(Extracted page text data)

.....

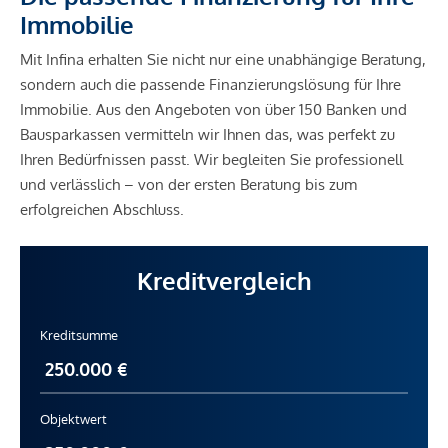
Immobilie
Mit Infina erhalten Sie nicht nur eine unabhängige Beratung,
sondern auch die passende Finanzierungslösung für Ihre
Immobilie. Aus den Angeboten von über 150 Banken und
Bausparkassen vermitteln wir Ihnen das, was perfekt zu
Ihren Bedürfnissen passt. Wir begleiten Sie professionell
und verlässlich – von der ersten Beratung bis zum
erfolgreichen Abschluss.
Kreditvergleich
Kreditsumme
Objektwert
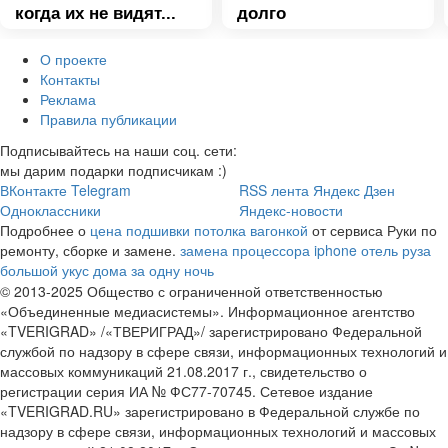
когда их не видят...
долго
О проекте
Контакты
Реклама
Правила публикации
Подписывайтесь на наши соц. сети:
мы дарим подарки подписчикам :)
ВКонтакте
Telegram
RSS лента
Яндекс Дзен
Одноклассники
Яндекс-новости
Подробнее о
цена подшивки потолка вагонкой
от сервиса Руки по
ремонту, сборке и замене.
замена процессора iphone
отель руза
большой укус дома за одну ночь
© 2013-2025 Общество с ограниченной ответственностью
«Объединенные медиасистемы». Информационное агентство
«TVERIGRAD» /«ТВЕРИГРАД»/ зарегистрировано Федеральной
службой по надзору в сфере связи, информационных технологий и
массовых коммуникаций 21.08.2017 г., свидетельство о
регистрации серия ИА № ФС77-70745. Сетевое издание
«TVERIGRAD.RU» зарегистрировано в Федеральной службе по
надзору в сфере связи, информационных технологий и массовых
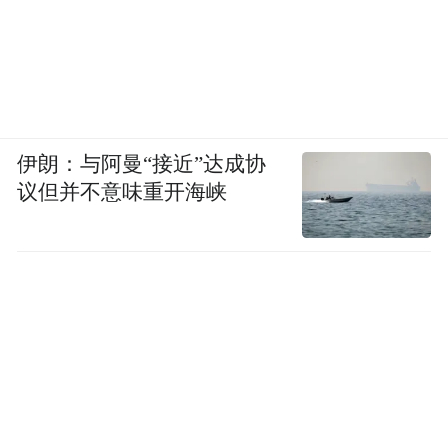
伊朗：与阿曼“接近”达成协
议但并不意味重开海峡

.....

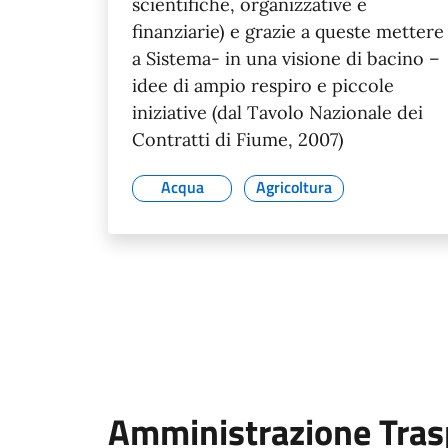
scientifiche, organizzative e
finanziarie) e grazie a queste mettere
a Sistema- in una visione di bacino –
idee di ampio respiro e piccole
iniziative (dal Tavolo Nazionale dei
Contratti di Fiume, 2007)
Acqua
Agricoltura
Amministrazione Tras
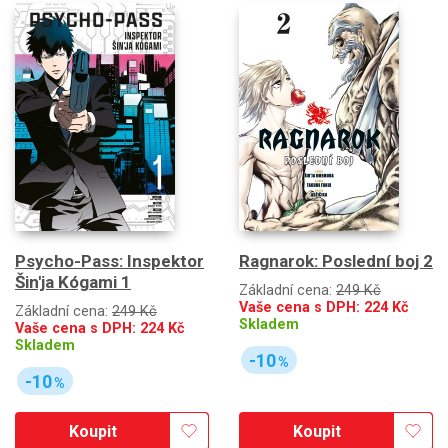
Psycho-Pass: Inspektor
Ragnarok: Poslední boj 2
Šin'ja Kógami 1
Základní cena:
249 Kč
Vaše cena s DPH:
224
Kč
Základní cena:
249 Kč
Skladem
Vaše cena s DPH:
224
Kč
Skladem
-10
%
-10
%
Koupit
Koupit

.....

(TASK REQUIREMENTS):
All that should be printed is the run of lines above from the one with "Kreditsumme" through the one with "службой по надзору", both included, exactly as given, with pictures left out.

(OUTPUT FOR THIS TASK):
Kreditsumme
Objektwert
когда их не видят...
долго
О проекте
Контакты
Реклама
Правила публикации
Подписывайтесь на наши соц. сети:
мы дарим подарки подписчикам :)
ВКонтакте
Telegram
RSS лента
Яндекс Дзен
Одноклассники
Яндекс-новости
Подробнее о
цена подшивки потолка вагонкой
от сервиса Руки по
ремонту, сборке и замене.
замена процессора iphone
отель руза
большой укус дома за одну ночь
© 2013-2025 Общество с ограниченной ответственностью
«Объединенные медиасистемы». Информационное агентство
«TVERIGRAD» /«ТВЕРИГРАД»/ зарегистрировано Федеральной
службой по надзору в сфере связи, информационных технологий и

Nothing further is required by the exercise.